3.2: Core Modules
Include six core modules: (1) the website, (2) the DMS, (3) the metadata catalog, (4) a performance tracking and analysis
engine, (5) an audit tool, and (6) a hosting service.
Other Information:
As depicted in the following visual, Data.gov’s future architecture will include six core modules: (1) the website, (2) the
DMS, (3) the metadata catalog, (4) a performance tracking and analysis engine, (5) an audit tool, and (6) a hosting service.
The architecture will also utilize at least four data infrastructure tools: collaboration, feedback, agency and site performance
dashboards, and search related tools. The modules and tools will be made more accessible through a collection of application
programming interfaces (API) that expose metadata and data. Together, these modules, tools, and APIs will allow Data.gov to
adapt to its customer base as needed. Note that many of the capabilities outlined in section 2, such as the Dataset Management
System, are currently in use. Where this is the case they will be enhanced and extended. In other cases, for example the data
infrastructure tools, the Data.gov team will partner with others to deliver the capability. Module 1 – The Site All citizens,
technically inclined or not, can access the Data.gov website to discover structured data, otherwise known as data sets, published
by the federal government and download them to their local computer. To serve up these data sets, the Data.gov website accesses
a catalog of records with one record representing each data set published to it. Data.gov visualization services could be
delivered through the site and could include analytics, graphics, charting, and other ways of using the data. In many cases
enhanced visualizations will be delivered by the Data.gov team or others as data infrastructure tools, built on top of published
APIs. These enhanced visualizations or other uses will in some cases be accessed via the Data.gov site and in others via external
web sites. Another enhanced feature of Data.gov could allow customers to receive alerts on the availability of new data sets
in a subject area in which they are interested. A variation of this would be alerts to developers related to changes or updates
to data sets they use to power their applications. Alerting and notification as a feature could be implemented via a data
infrastructure tool, or via specific features added into core modules, or both.
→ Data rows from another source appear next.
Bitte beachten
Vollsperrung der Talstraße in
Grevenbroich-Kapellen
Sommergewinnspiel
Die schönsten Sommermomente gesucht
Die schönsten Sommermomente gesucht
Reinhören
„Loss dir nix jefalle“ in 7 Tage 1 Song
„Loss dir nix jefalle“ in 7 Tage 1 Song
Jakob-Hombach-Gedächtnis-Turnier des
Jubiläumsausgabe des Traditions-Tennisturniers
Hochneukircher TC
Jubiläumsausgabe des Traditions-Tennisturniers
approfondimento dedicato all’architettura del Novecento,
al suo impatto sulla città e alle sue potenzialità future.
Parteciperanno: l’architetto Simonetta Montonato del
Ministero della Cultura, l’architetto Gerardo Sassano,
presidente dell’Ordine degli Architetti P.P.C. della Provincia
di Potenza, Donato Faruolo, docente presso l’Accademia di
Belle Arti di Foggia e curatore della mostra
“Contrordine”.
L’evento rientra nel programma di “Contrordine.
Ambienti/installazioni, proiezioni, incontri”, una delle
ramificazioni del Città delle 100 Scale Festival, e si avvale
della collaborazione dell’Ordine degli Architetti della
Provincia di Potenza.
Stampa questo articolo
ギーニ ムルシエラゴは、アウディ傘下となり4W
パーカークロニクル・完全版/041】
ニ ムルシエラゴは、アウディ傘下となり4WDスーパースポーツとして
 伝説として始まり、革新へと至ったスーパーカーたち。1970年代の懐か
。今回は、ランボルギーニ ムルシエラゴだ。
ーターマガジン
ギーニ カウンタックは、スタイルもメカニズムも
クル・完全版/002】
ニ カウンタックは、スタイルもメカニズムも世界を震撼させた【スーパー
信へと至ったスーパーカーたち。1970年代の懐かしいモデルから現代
This seems an area where Data.gov should implement
a basic capability and invite experimentation and innovation to identify opportunities for greater added value – data domain
specific, in general, or in some unforeseen manner. Module 2 – The Dataset Management System The Dataset Management System
(DMS) was recently unveiled to facilitate agencies’ efforts to organize and maintain their Data.gov submissions via a web‐based
user interface. The Data.gov DMS provides agencies a self‐service process for publishing datasets into the Data.gov catalog.
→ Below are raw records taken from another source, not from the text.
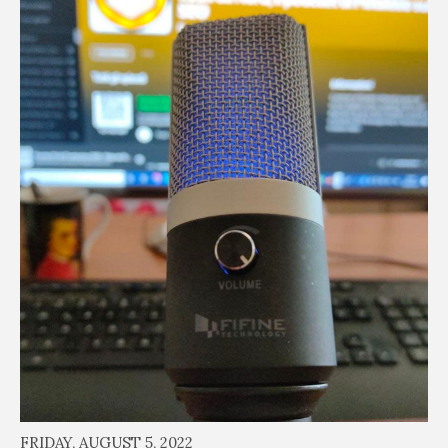
FRIDAY, AUGUST 5, 2022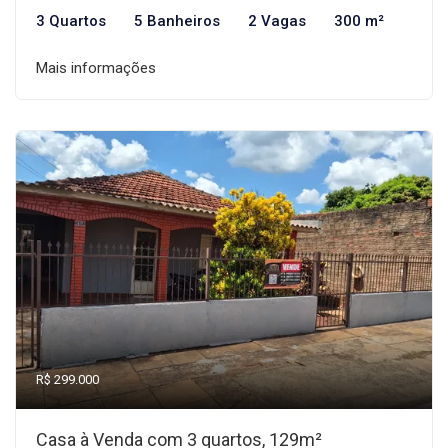
3 Quartos
5 Banheiros
2 Vagas
300 m²
Mais informações
R$ 299.000
Casa à Venda com 3 quartos, 129m²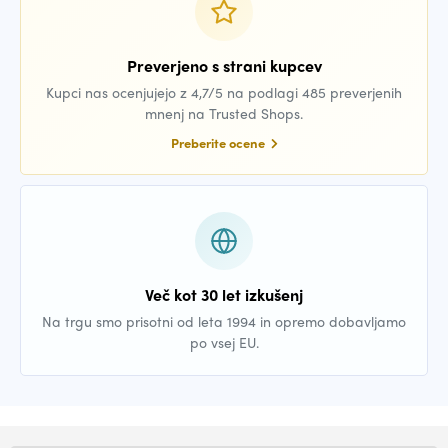
Preverjeno s strani kupcev
Kupci nas ocenjujejo z 4,7/5 na podlagi 485 preverjenih
mnenj na Trusted Shops.
Preberite ocene
Več kot 30 let izkušenj
Na trgu smo prisotni od leta 1994 in opremo dobavljamo
po vsej EU.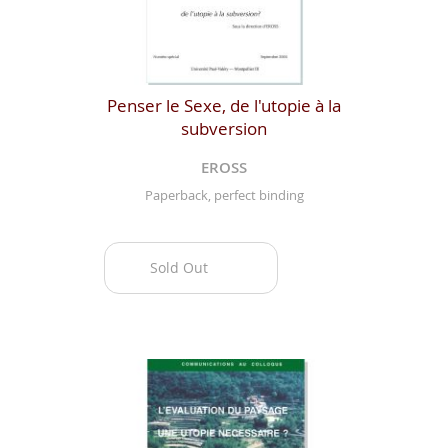
Penser le Sexe, de l'utopie à la
subversion
EROSS
Paperback, perfect binding
Sold Out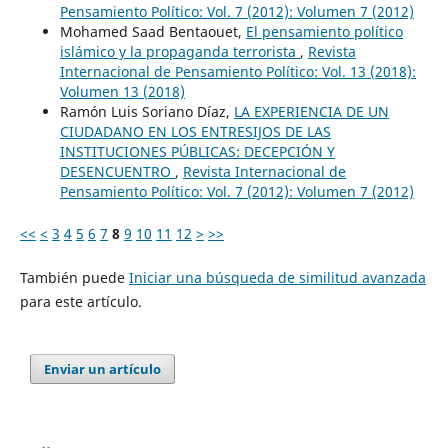
Pensamiento Político: Vol. 7 (2012): Volumen 7 (2012)
Mohamed Saad Bentaouet,
El pensamiento político
islámico y la propaganda terrorista
,
Revista
Internacional de Pensamiento Político: Vol. 13 (2018):
Volumen 13 (2018)
Ramón Luis Soriano Díaz,
LA EXPERIENCIA DE UN
CIUDADANO EN LOS ENTRESIJOS DE LAS
INSTITUCIONES PÚBLICAS: DECEPCIÓN Y
DESENCUENTRO
,
Revista Internacional de
Pensamiento Político: Vol. 7 (2012): Volumen 7 (2012)
<<
<
3
4
5
6
7
8
9
10
11
12
>
>>
También puede
Iniciar una búsqueda de similitud avanzada
para este artículo.
Enviar un artículo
The DMS is the approach of choice if an agency does not have its own metadata repository and does not have the resources to
leverage the Data.gov metadata API or harvesting approaches. The DMS allows the originators to submit new datasets and review
the status of previously submitted datasets. New datasets can be submitted either one dataset or multiple datasets at a time.
Once a dataset suggestion has been added to the DMS, its status can be tracked through the submission lifecycle. Agency POCs
can access the DMS to view the entire published catalog, all published datasets and tools submitted by their agency, and a
dashboard of all pending submissions. The DMS could, in the future, also disclose to the POCs compliance issues that are not
being met by the agency and its data stewards. Module 3 – The Metadata Catalog The Data.gov metadata catalog will evolve into
a shared metadata storage service that allows agencies to utilize a metadata repository that is centralized in a Data.gov
controlled host, and use it for their own needs. Agencies that do not have metadata repositories of their own will be able
to leverage Data.gov’s shared metadata repository as a service. So that agencies can leverage the shared metadata repository
as an enterprise service, agencies will be able to flag which of their metadata they choose to share with the public via Data.gov
versus those stored in the service but not exposed via Data.gov. Additionally, agencies will be able to designate whether
their data contains personally identifiable data and whether the data adheres to information quality requirements. Figure
10 depicts the key components of a catalog record. It is important to understand that while these various components are drawn
in separate boxes, they are actually all part of a single catalog record. The four parts of a robust catalog record are: *
Catalog record header – this part holds both administrative book‐keeping parts of the overall record and all data needed to
manage the target data resource. To manage a target data resource, this part will keep track of ratings, comments and metrics
about the resource. * Data resource part – a data resource is the target data referred to by the catalog record. A data resource
could be a dataset, result set or any new type of structured data pointed to by a catalog record. * Data resource domain part
– a data resource belongs to a domain or area of knowledge. The domain of a data resource has two basic parts: resource coverage
and resource context. Resource coverage is a description about what the resource “covers”. Resource context is metadata about
the environment that produced the data including the production process. * Related resources part – a structured data resource
may have one or more resources related to it. For example, structured data may have images, web pages or other unstructured
data (like policy documents) related to it. Additionally, as evidenced on the current site, a dataset may have tools related
to it or tools that help visualize or manipulate the data. Module 4 – Performance Tracking and Analysis Engine Data.gov will
include a performance tracking and analysis engine that will store Data.gov and wider Federal information on data dissemination
performance. Data.gov related measures will be combined with Federal‐wide data dissemination measures to gain a better understanding
of overall Federal data dissemination. Agencies will supply measures to Data.gov and the total set of performance and measurement
data will be made available to the public. A discussion of performance measures is in sections: “Measuring Success” and “Appendix
A – Detailed Metrics for Measuring Success”. Module 5 – Audit Tool Over time, any organization can find that data have been
published and exist in the public domain without active management or visibility inside of the organization. The Data.gov
team may provide the expertise to assist agencies with identifying previously published data to assist those agencies in their
own processes for data management and potential publication to Data.gov. The Data.gov team is considering deploying a search
agent to scan Federal government domains in order to provide data that will assist agencies in evaluating their data management
practices and accelerate integration of already public data resources into Data.gov. The audit tool will prioritize delivery
for a basic capability focused on identifying and characterizing already public data assets in a useful manner for agency
POCs. It would scan through Federal domains and formulate an index of potential datasets and build reports to deliver to agencies.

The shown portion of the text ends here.